(Collected data)
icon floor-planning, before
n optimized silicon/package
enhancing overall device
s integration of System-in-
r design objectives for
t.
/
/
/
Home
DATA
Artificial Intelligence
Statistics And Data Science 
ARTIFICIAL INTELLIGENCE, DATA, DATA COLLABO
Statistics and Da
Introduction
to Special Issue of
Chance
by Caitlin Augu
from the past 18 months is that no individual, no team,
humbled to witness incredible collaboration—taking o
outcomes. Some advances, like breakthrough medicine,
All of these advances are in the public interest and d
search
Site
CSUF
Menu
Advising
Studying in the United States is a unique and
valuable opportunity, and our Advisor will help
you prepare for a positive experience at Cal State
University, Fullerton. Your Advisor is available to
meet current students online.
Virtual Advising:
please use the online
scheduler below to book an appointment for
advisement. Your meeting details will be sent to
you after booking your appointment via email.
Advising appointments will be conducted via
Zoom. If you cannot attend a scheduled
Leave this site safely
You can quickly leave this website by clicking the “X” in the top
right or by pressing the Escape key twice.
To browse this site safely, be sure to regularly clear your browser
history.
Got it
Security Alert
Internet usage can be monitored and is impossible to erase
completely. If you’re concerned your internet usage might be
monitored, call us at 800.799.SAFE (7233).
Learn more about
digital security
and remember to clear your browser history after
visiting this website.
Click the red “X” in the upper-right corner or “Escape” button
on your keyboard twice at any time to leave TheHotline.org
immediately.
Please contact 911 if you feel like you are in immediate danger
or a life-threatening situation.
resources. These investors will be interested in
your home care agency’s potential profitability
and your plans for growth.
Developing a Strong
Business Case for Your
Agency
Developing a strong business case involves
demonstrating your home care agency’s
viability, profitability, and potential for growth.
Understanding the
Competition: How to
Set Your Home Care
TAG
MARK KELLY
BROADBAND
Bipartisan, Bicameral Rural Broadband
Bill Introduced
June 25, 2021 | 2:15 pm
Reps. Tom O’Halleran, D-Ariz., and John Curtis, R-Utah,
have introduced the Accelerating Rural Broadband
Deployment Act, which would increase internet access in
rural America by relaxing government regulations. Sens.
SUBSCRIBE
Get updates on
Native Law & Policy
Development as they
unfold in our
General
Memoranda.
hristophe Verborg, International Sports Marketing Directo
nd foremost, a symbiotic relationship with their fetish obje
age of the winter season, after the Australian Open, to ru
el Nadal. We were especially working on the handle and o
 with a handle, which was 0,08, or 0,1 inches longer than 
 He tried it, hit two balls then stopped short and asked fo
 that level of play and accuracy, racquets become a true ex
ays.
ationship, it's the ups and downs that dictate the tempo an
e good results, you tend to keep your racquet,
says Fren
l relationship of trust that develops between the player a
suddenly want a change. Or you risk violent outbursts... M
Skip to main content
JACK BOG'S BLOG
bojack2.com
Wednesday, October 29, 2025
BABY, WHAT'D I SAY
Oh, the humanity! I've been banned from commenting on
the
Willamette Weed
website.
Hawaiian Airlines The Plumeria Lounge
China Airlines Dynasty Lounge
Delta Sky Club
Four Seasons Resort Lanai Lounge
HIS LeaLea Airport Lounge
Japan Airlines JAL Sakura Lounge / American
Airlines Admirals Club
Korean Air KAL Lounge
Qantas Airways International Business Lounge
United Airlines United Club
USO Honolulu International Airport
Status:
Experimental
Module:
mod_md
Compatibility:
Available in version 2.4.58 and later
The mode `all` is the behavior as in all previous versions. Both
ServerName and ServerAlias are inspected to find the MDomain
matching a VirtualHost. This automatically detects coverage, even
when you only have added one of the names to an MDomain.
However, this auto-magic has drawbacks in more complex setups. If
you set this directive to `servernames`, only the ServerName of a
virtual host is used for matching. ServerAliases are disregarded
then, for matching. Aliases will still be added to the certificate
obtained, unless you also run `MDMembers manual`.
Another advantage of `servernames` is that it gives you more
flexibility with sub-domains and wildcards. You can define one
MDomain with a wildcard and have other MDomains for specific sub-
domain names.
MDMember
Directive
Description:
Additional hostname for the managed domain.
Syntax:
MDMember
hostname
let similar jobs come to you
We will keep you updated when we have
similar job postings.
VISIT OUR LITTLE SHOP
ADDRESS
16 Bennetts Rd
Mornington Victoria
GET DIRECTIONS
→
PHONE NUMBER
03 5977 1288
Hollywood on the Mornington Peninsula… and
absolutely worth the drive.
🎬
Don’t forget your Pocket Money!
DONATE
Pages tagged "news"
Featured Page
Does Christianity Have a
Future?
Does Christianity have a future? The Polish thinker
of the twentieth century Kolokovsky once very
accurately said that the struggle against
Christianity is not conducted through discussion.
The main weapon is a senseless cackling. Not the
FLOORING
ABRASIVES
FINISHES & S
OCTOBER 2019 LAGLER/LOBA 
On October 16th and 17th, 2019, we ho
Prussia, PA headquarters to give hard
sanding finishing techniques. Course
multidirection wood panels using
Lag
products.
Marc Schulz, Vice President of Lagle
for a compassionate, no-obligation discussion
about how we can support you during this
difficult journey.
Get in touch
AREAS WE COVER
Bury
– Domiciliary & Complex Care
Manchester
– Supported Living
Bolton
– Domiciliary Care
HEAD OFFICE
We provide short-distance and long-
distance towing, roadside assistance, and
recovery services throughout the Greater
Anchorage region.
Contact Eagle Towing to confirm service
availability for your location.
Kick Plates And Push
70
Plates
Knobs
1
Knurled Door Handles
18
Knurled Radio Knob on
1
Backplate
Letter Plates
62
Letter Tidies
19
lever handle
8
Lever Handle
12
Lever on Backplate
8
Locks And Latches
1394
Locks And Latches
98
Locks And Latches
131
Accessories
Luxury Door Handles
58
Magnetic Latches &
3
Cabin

--- YOUR INSTRUCTIONS ---
The lines holding the word "monitored" are the answer. Pull them out of the records and copy them.

--- SOLUTION ---
Internet usage can be monitored and is impossible to erase
monitored, call us at 800.799.SAFE (7233).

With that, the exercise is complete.